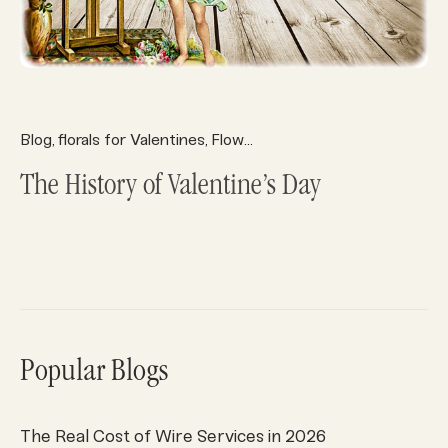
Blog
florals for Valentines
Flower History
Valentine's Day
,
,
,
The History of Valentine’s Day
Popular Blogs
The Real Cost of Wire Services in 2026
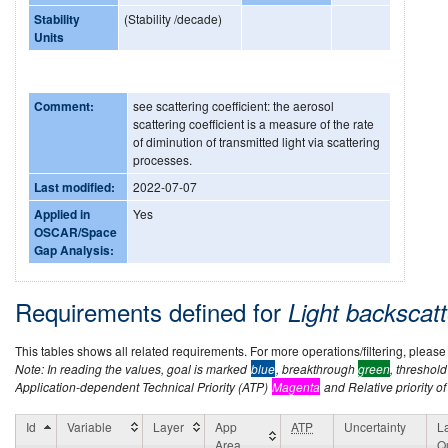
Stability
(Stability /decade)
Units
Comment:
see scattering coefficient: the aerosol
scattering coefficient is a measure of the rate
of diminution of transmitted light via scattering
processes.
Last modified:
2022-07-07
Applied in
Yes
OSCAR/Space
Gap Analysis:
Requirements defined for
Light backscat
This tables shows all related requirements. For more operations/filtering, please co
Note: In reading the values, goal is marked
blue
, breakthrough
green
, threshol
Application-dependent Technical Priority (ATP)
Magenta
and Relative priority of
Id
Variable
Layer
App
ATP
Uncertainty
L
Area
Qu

...

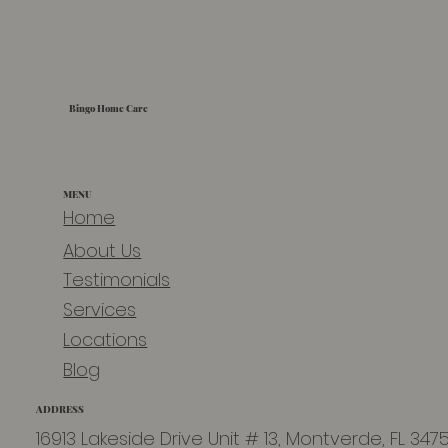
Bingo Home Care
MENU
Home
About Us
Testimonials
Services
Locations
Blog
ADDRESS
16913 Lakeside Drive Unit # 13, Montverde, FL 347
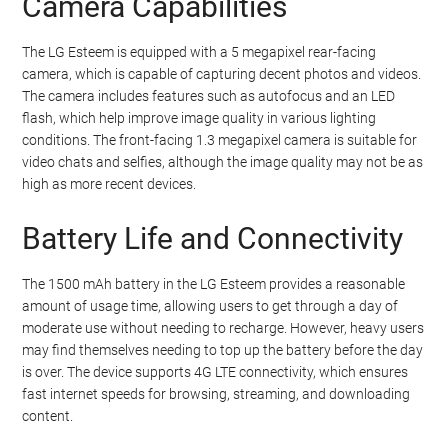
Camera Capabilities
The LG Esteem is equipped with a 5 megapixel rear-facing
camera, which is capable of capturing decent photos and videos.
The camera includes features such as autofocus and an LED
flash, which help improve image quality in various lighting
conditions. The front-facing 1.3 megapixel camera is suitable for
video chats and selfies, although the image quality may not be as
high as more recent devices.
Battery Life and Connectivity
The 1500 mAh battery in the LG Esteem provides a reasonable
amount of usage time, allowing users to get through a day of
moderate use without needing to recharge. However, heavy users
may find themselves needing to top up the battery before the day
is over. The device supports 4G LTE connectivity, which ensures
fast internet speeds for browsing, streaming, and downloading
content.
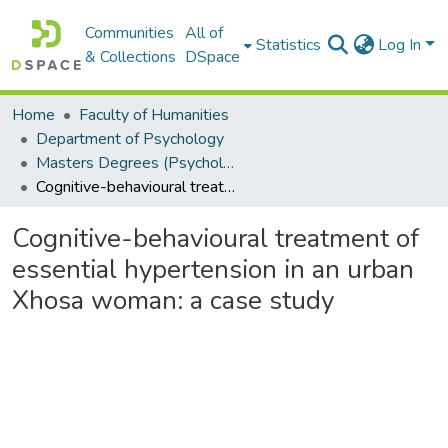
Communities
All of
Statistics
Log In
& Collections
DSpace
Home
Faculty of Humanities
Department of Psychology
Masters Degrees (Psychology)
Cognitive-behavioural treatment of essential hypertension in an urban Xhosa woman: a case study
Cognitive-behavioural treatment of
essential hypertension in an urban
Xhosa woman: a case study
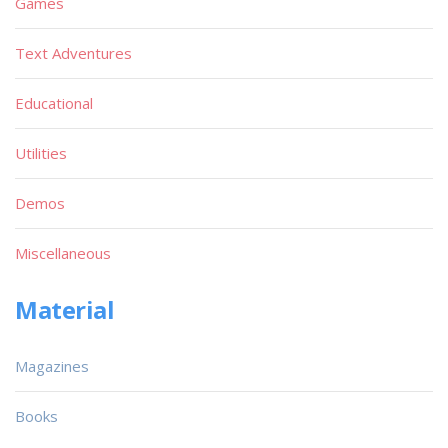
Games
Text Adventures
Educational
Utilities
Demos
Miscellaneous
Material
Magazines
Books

---

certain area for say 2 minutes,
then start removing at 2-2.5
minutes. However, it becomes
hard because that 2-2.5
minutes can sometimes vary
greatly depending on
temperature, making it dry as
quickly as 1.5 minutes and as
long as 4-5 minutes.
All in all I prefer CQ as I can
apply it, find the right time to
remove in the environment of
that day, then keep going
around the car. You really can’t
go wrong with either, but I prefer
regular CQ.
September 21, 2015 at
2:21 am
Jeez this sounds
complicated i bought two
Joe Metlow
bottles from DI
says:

_Instructions for the task_
If a line of the material contains the word "coefficient", pick it out and copy it.

_Answer space_
see scattering coefficient: the aerosol
scattering coefficient is a measure of the rate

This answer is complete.